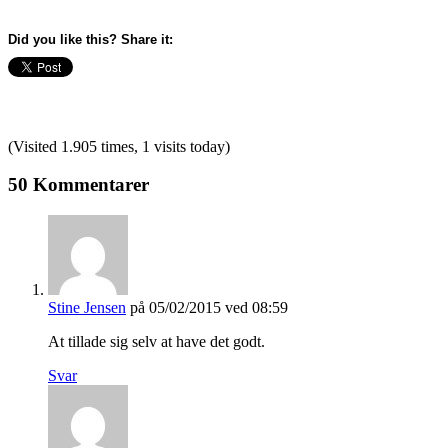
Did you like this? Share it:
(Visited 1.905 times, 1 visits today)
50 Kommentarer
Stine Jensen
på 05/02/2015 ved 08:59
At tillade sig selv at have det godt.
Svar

# # # # #

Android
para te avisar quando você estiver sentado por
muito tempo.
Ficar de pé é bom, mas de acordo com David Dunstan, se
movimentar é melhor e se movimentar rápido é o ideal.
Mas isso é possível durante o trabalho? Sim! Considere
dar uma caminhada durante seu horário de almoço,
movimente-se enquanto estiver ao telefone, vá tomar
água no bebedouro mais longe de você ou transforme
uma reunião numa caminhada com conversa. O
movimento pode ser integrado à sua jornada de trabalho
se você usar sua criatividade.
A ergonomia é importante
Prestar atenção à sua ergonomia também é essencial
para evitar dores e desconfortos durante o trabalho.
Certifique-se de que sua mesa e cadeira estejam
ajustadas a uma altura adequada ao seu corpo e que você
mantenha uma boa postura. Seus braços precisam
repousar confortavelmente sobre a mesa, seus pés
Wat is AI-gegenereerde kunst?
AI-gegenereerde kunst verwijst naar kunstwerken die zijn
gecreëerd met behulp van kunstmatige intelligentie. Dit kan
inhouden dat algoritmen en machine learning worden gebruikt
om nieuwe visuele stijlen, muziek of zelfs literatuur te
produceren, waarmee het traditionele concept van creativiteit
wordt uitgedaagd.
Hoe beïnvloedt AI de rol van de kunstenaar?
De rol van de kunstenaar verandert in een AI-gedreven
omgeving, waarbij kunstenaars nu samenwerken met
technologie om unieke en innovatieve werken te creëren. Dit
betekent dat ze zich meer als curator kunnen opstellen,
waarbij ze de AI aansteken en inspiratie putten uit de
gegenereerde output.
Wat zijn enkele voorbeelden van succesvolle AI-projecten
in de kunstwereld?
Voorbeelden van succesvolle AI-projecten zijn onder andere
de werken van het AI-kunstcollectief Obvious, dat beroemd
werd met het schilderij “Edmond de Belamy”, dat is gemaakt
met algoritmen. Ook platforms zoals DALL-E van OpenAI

# # # # #

• [What the exercise asks]
Scan the records above for the lines holding "Hoe beïnvloedt AI de rol van de kunstenaar?" and "technologie om unieke". Transcribe those two and every line between them word for word, and no others.

• [Exercise response]
Hoe beïnvloedt AI de rol van de kunstenaar?
De rol van de kunstenaar verandert in een AI-gedreven
omgeving, waarbij kunstenaars nu samenwerken met
technologie om unieke en innovatieve werken te creëren. Dit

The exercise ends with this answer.